Medicina e burocrazia
Dopo una laurea in Medicina e chirurgia conseguita a pieni voti in 5 anni e 9 mesi non si ha alcuna possibilità di esercitare la professione perché è necessario conseguire l’esame di Stato, requisito cardine sia per lavorare come libero professionista o dipendente, sia per accedere a un concorso di specialità. Peccato che dopo un percorso già lungo, le attese per poter adempiere a tale compito si ampliano per via di un sistema fallace: dopo aver conseguito il titolo di laurea nella prima sessione, quella di luglio, bisognerà attendere ben 7 mesi per poter avere in mano l’abilitazione alla professione, in quanto la prima sessione utile è quella di febbraio. I colleghi che se la sono presa con più calma e hanno deciso di laurearsi alla sessione successiva, quella di ottobre, hanno così l’opportunità di raggiungerti e competere con te per le opportunità di lavoro che si apriranno dopo.

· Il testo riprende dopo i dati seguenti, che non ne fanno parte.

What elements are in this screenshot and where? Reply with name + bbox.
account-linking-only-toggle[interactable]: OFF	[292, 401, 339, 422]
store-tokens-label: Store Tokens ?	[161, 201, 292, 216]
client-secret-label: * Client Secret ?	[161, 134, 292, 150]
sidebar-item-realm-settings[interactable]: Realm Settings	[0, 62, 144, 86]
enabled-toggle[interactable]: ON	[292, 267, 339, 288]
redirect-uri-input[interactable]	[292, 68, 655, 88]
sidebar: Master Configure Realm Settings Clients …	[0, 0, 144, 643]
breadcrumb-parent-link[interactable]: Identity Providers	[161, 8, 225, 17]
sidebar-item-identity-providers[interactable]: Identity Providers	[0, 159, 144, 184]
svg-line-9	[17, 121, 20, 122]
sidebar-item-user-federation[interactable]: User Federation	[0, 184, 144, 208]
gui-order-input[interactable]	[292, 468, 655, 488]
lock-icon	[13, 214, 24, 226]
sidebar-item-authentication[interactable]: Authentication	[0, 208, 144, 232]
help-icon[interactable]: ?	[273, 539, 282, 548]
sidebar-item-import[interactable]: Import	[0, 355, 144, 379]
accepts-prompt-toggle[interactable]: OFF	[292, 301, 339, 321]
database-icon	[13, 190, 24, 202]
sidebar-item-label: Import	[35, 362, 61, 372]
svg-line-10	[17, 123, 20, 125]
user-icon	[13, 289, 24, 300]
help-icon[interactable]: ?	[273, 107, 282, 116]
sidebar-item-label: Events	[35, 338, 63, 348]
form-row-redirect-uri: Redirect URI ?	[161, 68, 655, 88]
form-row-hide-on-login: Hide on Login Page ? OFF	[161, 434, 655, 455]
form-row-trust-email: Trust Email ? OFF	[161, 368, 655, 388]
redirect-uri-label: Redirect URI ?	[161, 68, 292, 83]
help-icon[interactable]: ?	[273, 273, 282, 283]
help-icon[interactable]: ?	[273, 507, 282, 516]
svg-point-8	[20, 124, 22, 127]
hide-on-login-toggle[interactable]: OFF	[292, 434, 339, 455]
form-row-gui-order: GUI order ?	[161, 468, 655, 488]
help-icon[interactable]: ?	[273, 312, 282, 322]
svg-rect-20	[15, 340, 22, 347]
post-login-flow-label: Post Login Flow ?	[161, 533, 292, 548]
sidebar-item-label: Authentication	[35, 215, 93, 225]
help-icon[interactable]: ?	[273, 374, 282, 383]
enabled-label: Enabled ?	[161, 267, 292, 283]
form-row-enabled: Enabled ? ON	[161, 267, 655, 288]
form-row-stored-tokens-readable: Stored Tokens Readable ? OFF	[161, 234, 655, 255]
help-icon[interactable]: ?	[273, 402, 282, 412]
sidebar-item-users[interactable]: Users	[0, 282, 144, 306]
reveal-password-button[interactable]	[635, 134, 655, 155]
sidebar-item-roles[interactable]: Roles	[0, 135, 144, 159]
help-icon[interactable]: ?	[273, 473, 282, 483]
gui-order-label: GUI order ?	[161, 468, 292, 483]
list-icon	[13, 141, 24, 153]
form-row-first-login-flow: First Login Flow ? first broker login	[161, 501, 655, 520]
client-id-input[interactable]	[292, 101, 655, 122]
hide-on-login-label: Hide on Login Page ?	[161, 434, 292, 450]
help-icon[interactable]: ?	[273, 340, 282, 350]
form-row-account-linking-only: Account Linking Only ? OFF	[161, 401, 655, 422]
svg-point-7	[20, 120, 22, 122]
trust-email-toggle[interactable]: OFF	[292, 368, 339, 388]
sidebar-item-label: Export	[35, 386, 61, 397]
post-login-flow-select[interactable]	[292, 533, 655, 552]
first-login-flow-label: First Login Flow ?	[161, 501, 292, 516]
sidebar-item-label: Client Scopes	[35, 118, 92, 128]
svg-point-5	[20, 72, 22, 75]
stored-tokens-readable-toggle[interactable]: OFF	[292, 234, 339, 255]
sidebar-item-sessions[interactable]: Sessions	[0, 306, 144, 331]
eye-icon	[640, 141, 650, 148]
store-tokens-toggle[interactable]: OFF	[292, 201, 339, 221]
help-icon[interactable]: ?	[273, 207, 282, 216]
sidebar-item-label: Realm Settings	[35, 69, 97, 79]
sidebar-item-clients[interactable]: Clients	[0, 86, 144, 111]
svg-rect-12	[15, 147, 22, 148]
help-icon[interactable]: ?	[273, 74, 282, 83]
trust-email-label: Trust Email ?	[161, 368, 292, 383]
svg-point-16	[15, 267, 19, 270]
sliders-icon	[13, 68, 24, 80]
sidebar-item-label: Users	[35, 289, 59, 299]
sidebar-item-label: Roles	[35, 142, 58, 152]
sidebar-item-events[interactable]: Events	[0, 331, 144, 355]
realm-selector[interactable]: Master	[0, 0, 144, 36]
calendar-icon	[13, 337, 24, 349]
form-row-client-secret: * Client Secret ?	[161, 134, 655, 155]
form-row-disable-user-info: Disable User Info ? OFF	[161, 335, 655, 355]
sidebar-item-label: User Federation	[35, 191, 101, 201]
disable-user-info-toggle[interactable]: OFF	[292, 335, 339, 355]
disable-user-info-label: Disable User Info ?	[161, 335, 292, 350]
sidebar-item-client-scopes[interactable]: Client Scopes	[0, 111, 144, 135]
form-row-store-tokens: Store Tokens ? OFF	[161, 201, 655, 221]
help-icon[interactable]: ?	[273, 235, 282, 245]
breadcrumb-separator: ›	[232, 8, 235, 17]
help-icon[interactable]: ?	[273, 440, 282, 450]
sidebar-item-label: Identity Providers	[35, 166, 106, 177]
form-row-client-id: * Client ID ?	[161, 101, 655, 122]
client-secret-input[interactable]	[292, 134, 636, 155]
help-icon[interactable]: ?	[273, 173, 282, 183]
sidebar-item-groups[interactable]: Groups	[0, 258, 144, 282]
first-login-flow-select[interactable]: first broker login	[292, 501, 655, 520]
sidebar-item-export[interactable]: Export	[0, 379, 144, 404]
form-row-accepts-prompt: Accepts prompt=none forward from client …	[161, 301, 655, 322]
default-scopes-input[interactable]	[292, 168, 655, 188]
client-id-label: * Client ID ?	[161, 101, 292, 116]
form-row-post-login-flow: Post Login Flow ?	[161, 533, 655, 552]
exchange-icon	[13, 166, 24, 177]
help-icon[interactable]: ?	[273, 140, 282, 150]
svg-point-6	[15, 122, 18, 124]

Il giorno in cui escono i risultati e finalmente sei un «medico abilitato alla professione» sei trepidante perché la possibilità di aprirsi al proprio futuro è prossima…e invece no: altre attese burocratiche per presentare la propria domanda all’ordine professionale al quale c’è l’obbligo e il piacere di iscriversi. Quando arriva a casa la lettera tanto attesa che comunica che ce l’hai fatta, hai voglia di cominciare a mettere in pratica quello che hai studiato e aprirti finalmente al mondo del lavoro nel mentre che esca il bando per l’esame di ammissione alla specialità. Infatti questo è un percorso imprescindibile, sia che tu voglia diventare un medico specialista, sia che tu voglia esercitare come medico di medicina generale.
Le opportunità di impiego per questi mesi di transizione non sono tante perché manca la competenza specialistica, ma ti rimbocchi le maniche e vagli le varie opzioni: medico di continuità assistenziale, sostituzione di medici di medicina generale e pediatri di libera scelta, medico di strutture riabilitative, medico termale, medico di gara e quant’altro. Il primo incarico è l’unico che ti garantisca un periodo di lavoro protratto nel tempo ed è ambizioso voler concorrervi. Peccato che la burocrazia e l’organizzazione siano ancora fallaci: il bando per poter accedere a candidarsi come medico di continuità assistenziale è rivolto a coloro che abbiano segnalato la loro disponibilità entro il mese precedente l’uscita del bando stesso (14 marzo 2018) e questo non è concorde con l’iscrizione all’Ordine dei medici (28 febbraio).
Bisognerà quindi accontentarsi di lavori saltuari e l’indipendenza economica rimane lontana, anzi forse non si riuscirà nemmeno a sopperire alle spese versate per essere un «medico abilitato non specializzato in grado di poter esercitare la propria professione».